Reviews

Tarantino Live: Fox Force Five and the Tyranny of Evil Men at Riverside Studios – review

The European premiere runs until 13 August in Hammersmith

Theo Bosanquet

Theo Bosanquet

| London |

29 June 2023

A scene from Tarantino Live with two women holding swords and circling each other, inspired by the film Kill Bill
A scene from Tarantino Live, © Julie Edwards

There’s a nagging question that hangs over this musical tribute to the films of Quentin Tarantino: who is it for? If you come at it as a Tarantino fan, as I do, it seems a strange kind of homage to one of the true iconoclasts of cinema. And if you come at it as a relative newcomer to his ouevre, I can only imagine you’d find it utterly baffling.

It opens with a scene from his most recent movie, Once Upon a Time in Hollywood, as a group of Charles Manson acolytes prepare for murder, which sets in train a sort of Tarantino megamix that jumps around from Reservoir Dogs to Kill Bill and much besides.
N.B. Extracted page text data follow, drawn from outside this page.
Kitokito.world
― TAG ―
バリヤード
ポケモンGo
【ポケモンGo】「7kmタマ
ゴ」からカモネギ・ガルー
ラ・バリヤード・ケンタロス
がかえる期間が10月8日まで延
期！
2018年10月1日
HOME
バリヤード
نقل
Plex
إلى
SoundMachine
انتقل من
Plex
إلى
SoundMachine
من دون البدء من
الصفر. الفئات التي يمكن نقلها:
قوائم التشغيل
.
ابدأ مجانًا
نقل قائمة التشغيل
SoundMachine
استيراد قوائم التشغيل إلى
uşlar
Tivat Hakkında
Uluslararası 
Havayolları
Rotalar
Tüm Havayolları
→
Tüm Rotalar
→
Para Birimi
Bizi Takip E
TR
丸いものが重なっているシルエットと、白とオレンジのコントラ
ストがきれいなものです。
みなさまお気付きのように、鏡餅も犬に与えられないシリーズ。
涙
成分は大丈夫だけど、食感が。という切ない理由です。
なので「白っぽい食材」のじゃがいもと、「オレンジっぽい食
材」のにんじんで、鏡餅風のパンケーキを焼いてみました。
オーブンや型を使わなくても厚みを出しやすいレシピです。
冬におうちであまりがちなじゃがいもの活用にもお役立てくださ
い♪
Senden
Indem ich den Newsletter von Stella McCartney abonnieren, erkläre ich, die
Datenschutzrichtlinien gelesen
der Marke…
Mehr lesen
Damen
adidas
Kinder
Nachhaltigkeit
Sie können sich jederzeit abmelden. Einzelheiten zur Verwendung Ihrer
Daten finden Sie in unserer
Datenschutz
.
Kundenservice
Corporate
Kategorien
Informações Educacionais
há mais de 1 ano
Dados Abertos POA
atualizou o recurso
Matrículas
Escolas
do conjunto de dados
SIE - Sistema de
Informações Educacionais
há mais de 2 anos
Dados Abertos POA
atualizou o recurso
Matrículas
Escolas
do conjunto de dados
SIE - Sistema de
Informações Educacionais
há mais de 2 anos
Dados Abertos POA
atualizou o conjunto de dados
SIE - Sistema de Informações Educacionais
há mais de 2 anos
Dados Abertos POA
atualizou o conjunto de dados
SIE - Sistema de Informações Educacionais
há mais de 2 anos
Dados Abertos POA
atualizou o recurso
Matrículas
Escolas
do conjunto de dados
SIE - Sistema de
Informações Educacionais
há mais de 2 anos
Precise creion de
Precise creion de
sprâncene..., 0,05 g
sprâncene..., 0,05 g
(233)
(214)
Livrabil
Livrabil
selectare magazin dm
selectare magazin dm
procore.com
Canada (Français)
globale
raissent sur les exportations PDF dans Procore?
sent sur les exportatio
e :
The dialogue – most of it verbatim – is interspersed with songs from the soundtracks, including classics like “Stuck in the Middle With You”, “Bang Bang” and “Son of a Preacher Man”.

The narrative ostensibly pivots around a group of female assassins called the Fox Force Five, who are referenced in Pulp Fiction, but in truth, there’s little plot to hang a hat on. This is all about glorying in the black humour, gore (beware anyone who may be gunshot averse) and surprising humanity that make up the Tarantino back catalogue.
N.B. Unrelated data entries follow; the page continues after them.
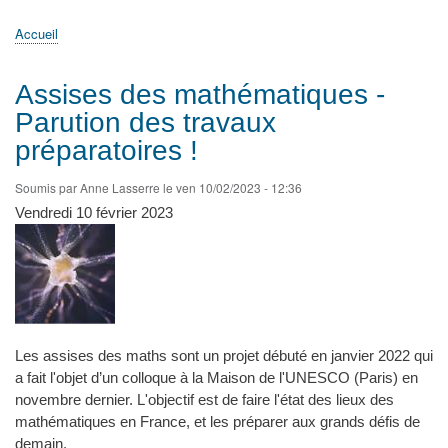
principale
Accueil
Actualités
MATh.en.JEANS ?
Régions et Ateliers
Créer, gérer un atelier
Sujets/Publications
Congrès
Accueil
Fil
d'Ariane
Assises des mathématiques -
Parution des travaux
préparatoires !
Soumis par
Anne Lasserre
le
ven 10/02/2023 - 12:36
Vendredi 10 février 2023
Les assises des maths sont un projet débuté en janvier 2022 qui
a fait l'objet d’un colloque à la Maison de l'UNESCO (Paris) en
novembre dernier. L'objectif est de faire l'état des lieux des
mathématiques en France, et les préparer aux grands défis de
demain.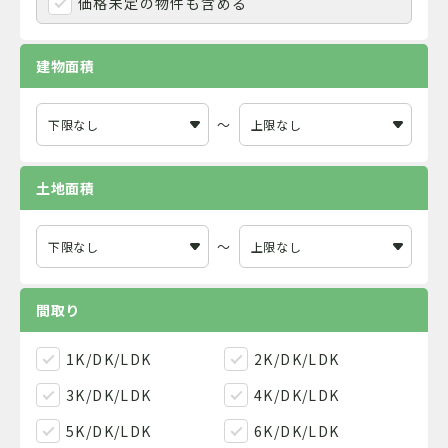
価格未定の物件も含める
建物面積
～
土地面積
～
間取り
1K/DK/LDK
2K/DK/LDK
3K/DK/LDK
4K/DK/LDK
5K/DK/LDK
6K/DK/LDK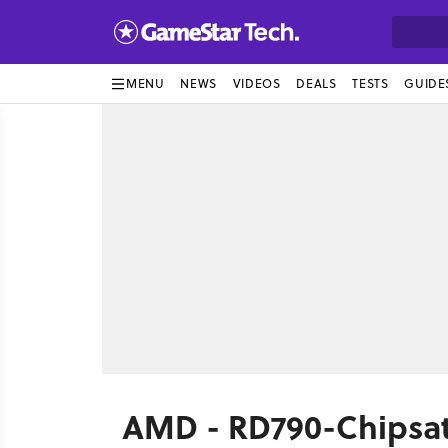
MENU
NEWS
VIDEOS
DEALS
TESTS
GUIDE
AMD - RD790-Chipsatz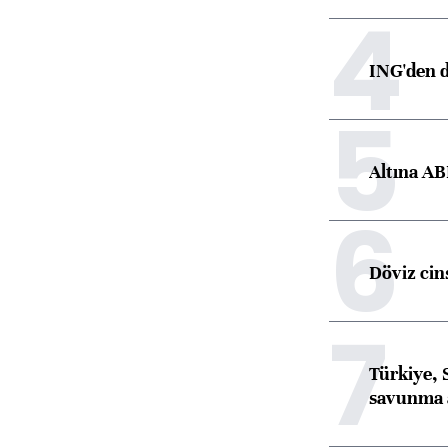
4
ING'den d
5
Altına AB
6
Döviz cins
7
Türkiye, 
savunma 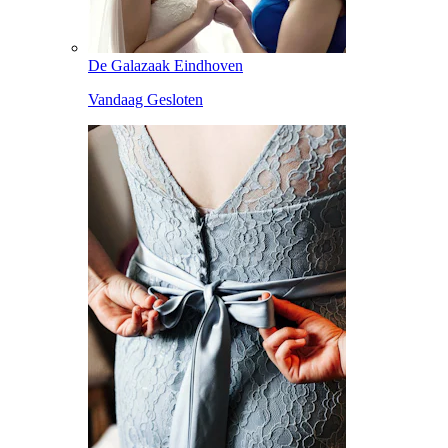
De Galazaak Eindhoven
Vandaag Gesloten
Some of the set pieces, such as the samurai sword fight from Kill Bill, or the chilling opening scene of Inglourious Basterds, are staged with aplomb on Matthew Steinbrenner’s faded cinema set (which includes stylish projections from Z Frame / Perry Breeze). But the cast inevitably feel like pale imitations of their on-screen equivalents. And the fact the films are all so distinct – it’s hard to draw a thread from Jackie Brown to Django Unchained, for example – makes it challenging for adaptor-director Anderson Davis to create any kind of cohesion.

The show’s saving grace is the music. The ensemble features West End alumni such as George Maguire, Mark Isherwood and Karen Mav alongside professional vocalists including Lifford David Shillingford, Cleo Caetano and Anton Stephens. They all sound superb, as does the band (which includes Alexander Zane on keys, who acts as a sort of emcee). This leads me to conclude that the production could and should have been a concert performance, allowing these talented singers to do what they do best.

But as it stands it’s a curate’s egg of a show that feels overstuffed with references that will fly over the heads of all but the most avid film buff (you’d have to have watched the entire canon relatively recently to get them all). The attempt to draw out themes – the show is broken into chapters, in true Tarantino style – feels tenuous, particularly a shonky sequence hooked around cars. If they had just let the music do the talking, this would be much more killer than filler.